Ao voltar pra casa de mãos vazias, lá estava o sub-delegado, ríspido, bruto.  Haviam encontrado o corpo do velho senhor na margem direita do rio, perto já de Registro, parecia afogado. Vasculharam o quarto do hóspede, todos os papéis estavam em japonês. Aquilo irritou o sub-delegado, ele queria levar meu pai preso. O intérprete da colônia encontrou uma carta do falecido. Foi suicídio. O sub-delegado duvidou, bando de amarelos!, tragam a carta, vamos traduzir tudo isso!

Papai não foi preso, mas juntou todas as coisas do velho senhor e lhe rendeu orações, nam myoro ren gengyo, nam myoro ren gengyo, nam myoro ren gengyo.

No ano seguinte, no dia de finados, meu pai ajeitou uma tábua de madeira, mamãe montou uma redoma com um pedaço de fazenda azul. Às margens do Rio Ribeira de Iguape, a família prestou reverência à lembrança do velho senhor. Sobre a tábua de madeira, acendemos uma vela, ajustamos a redoma de pano por cima e lançamos tudo à correnteza do rio.

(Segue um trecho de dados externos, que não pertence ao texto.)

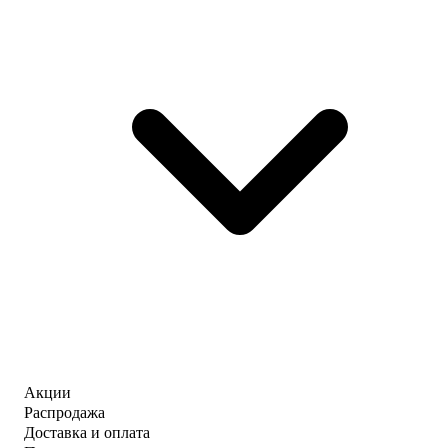
Акции
Распродажа
Доставка и оплата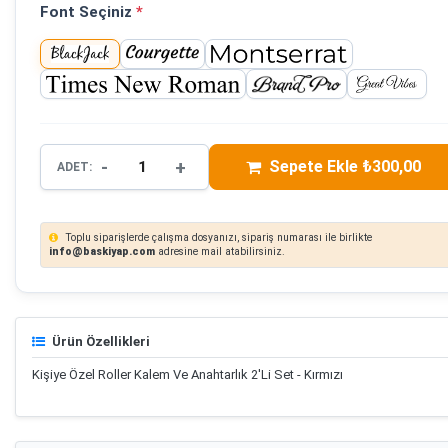
Font Seçiniz
*
-
+
Sepete Ekle ₺300,00
ADET:
Toplu siparişlerde çalışma dosyanızı, sipariş numarası ile birlikte
info@baskiyap.com
adresine mail atabilirsiniz.
Ürün Özellikleri
Kişiye Özel Roller Kalem Ve Anahtarlık 2'Li Set - Kırmızı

Na imensidão caudalosa do Ribeira de Iguape, a lembrança do velho senhor flutuou tranquilamente, acesa, seguindo a correnteza. Em minhas mãos, sobrou o fósforo queimado, que também joguei ao rio e acompanhei sua dança pelos redemoinhos de água, até sumir lá longe.

Quando ele submergiu eu estava acordado.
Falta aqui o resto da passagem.